But there the similarity ends.
As brutal as the situation was depicted in the movie, it was apparently much worse in real life. There was no breaking into song in real life — most simply didn’t have the strength to try to p.o. their captors.
And the movie was filmed in what’s now Sri Lanka, because the real river in Thailand — a mere tributary — wasn’t considered majestic enough. (The real river, by the way was named something else. But after the book and movie came out, the locals changed the name to keep things simple.)
Being at the real bridge 70 years later was well-worth the trip, even though it’s now overrun by tourists instead of soldiers.
After parts of it were blown up by the Allies, it was rebuilt.

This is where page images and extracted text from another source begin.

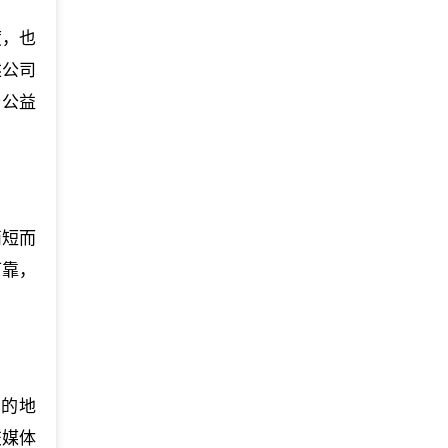
度，也
述公司
与公益
简短而
可靠，
业的地
交媒体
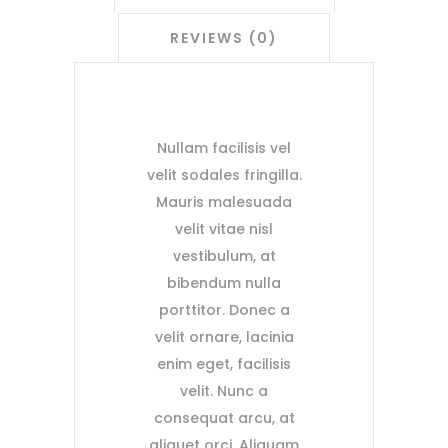
REVIEWS (0)
Nullam facilisis vel
velit sodales fringilla.
Mauris malesuada
velit vitae nisl
vestibulum, at
bibendum nulla
porttitor. Donec a
velit ornare, lacinia
enim eget, facilisis
velit. Nunc a
consequat arcu, at
aliquet orci. Aliquam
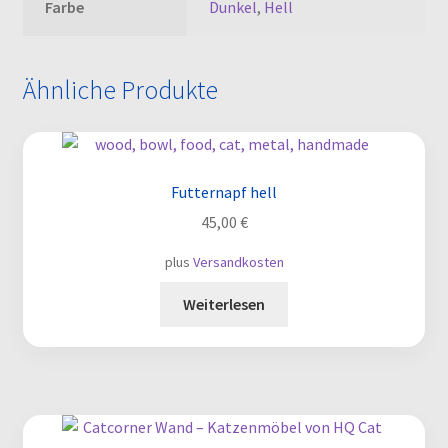
Farbe
Dunkel
,
Hell
Ähnliche Produkte
Futternapf hell
45,00
€
plus
Versandkosten
Weiterlesen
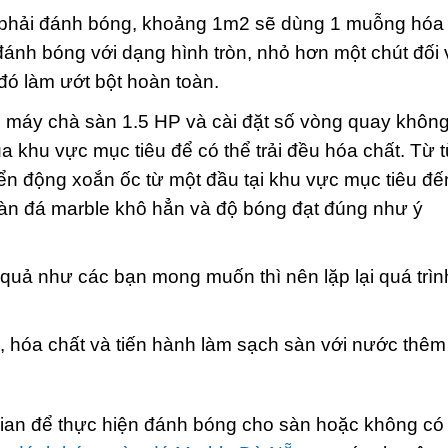
n phải đánh bóng, khoảng 1m2 sẽ dùng 1 muỗng hóa
ánh bóng với dạng hình tròn, nhỏ hơn một chút đối 
ó làm ướt bột hoàn toàn.
 máy chà sàn 1.5 HP và cài đặt số vòng quay khôn
 khu vực mục tiêu để có thể trải đều hóa chất. Từ 
n động xoắn ốc từ một đầu tại khu vực mục tiêu đế
sàn đá marble khô hẳn và độ bóng đạt đúng như ý
quả như các bạn mong muốn thì nên lặp lại quá trìn
c, hóa chất và tiến hành làm sạch sàn với nước thêm
gian để thực hiện đánh bóng cho sàn hoặc không có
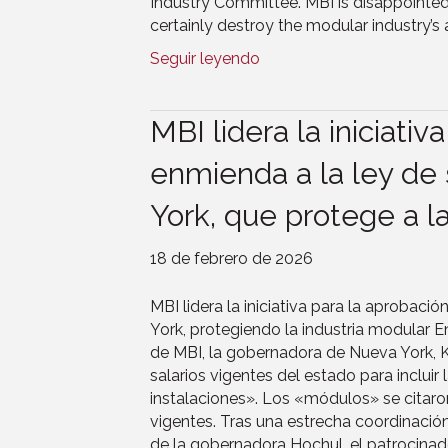
Industry Committee. MBI is disappointed
certainly destroy the modular industry’s ab
Seguir leyendo
MBI lidera la iniciativ
enmienda a la ley de 
York, que protege a l
18 de febrero de 2026
MBI lidera la iniciativa para la aprobaci
York, protegiendo la industria modular E
de MBI, la gobernadora de Nueva York, Ka
salarios vigentes del estado para incluir
instalaciones». Los «módulos» se citaron
vigentes. Tras una estrecha coordinación 
de la gobernadora Hochul, el patrocina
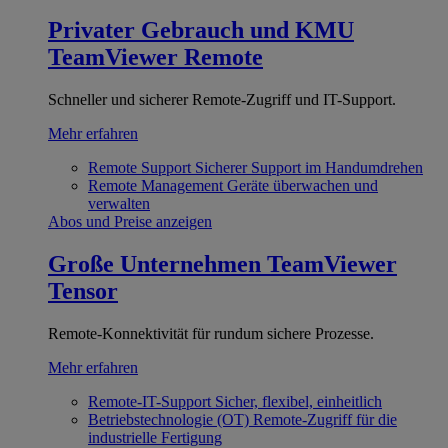
Privater Gebrauch und KMU
TeamViewer Remote
Schneller und sicherer Remote-Zugriff und IT-Support.
Mehr erfahren
Remote Support
Sicherer Support im Handumdrehen
Remote Management
Geräte überwachen und
verwalten
Abos und Preise anzeigen
Große Unternehmen
TeamViewer
Tensor
Remote-Konnektivität für rundum sichere Prozesse.
Mehr erfahren
Remote-IT-Support
Sicher, flexibel, einheitlich
Betriebstechnologie (OT)
Remote-Zugriff für die
industrielle Fertigung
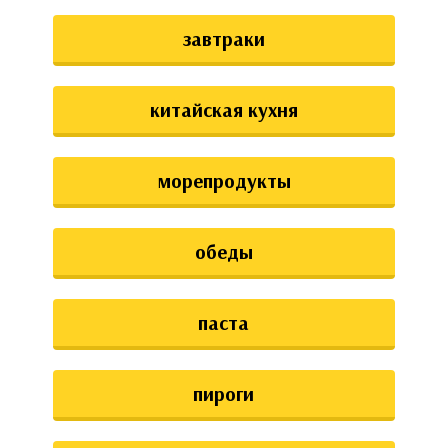
завтраки
китайская кухня
морепродукты
обеды
паста
пироги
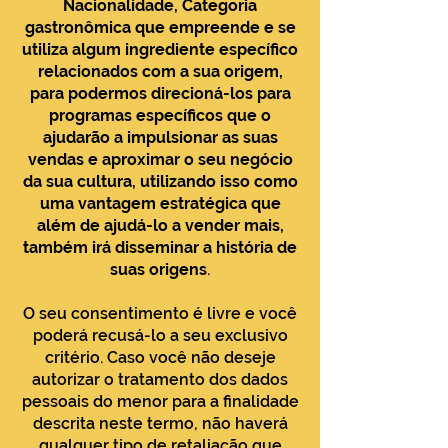
Nacionalidade, Categoria
gastronômica que empreende e se
utiliza algum ingrediente específico
relacionados com a sua origem,
para podermos direcioná-los para
programas específicos que o
ajudarão a impulsionar as suas
vendas e aproximar o seu negócio
da sua cultura, utilizando isso como
uma vantagem estratégica que
além de ajudá-lo a vender mais,
também irá disseminar a história de
suas origens
.
O seu consentimento é livre e você
poderá recusá-lo a seu exclusivo
critério. Caso você não deseje
autorizar o tratamento dos dados
pessoais do menor para a finalidade
descrita neste termo, não haverá
qualquer tipo de retaliação que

Apparently the curved parts are originals. Some of the railroad is still intact and still in use — that’s how we got there.Stripping away all the garish tourism (there’s a sound and light show that we thankfully missed), I could picture the young men, many barely adults, the same age as my dad, who served in the same war, toiling on the rails.
I had an appreciation for the heat and humidity because I couldn’t walk just a few steps without downing a bottle of water. Just imagine. I was almost glad we didn’t have time to walk across the bridge, as many do.

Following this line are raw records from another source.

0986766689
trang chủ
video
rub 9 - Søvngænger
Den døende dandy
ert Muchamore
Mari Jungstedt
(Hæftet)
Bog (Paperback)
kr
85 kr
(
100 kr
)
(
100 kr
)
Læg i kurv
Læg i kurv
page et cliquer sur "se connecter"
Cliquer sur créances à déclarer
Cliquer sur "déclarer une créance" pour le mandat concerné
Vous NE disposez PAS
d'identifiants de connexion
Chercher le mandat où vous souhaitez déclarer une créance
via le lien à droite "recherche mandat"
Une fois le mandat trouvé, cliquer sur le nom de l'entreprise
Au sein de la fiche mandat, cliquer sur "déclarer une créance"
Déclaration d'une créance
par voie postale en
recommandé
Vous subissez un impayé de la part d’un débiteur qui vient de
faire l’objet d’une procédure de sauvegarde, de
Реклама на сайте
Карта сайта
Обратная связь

And imagine trying to cut away this thick carpet in all that heat and humidity. This shot of the jungle, I guess, elsewhere in Thailand, was taken by me from the train’s observation deck. It had a life of its own and was so close at times, it almost took an eye out.
The bloke leading our tour was an Aussie whose father battled the Japanese and survived.
My dad, who thankfully was on watch in Alaska and the Pacific Northwest, also made it home.
But thousands of others who died along the tracks are buried here, in a cemetery near the bridge. Their lives cut short before they ever really began.